:: Input for this task

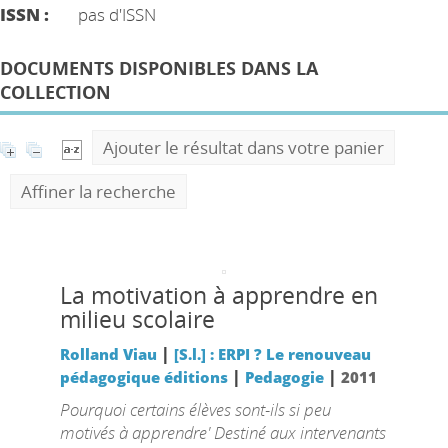
ISSN :
pas d'ISSN
DOCUMENTS DISPONIBLES DANS LA
COLLECTION
Ajouter le résultat dans votre panier
Affiner la recherche
La motivation à apprendre en
milieu scolaire
|
Rolland Viau
[S.l.] : ERPI ? Le renouveau
|
|
pédagogique éditions
Pedagogie
2011
Pourquoi certains élèves sont-ils si peu
motivés à apprendre' Destiné aux intervenants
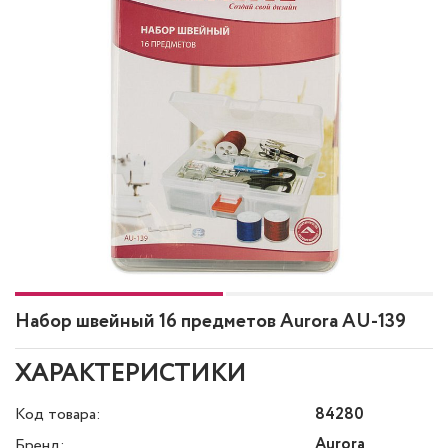
Набор швейный 16 предметов Aurora AU-139
ХАРАКТЕРИСТИКИ
Код товара:
84280
Aurora
Бренд:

::::

An answer that restates all the entries exactly and drops the images is what is needed.

▸ Task result:
ISSN :
pas d'ISSN
DOCUMENTS DISPONIBLES DANS LA
COLLECTION
Ajouter le résultat dans votre panier
Affiner la recherche
La motivation à apprendre en
milieu scolaire
|
Rolland Viau
[S.l.] : ERPI ? Le renouveau
|
|
pédagogique éditions
Pedagogie
2011
Pourquoi certains élèves sont-ils si peu
motivés à apprendre' Destiné aux intervenants
Набор швейный 16 предметов Aurora AU-139
ХАРАКТЕРИСТИКИ
Код товара:
84280
Aurora
Бренд:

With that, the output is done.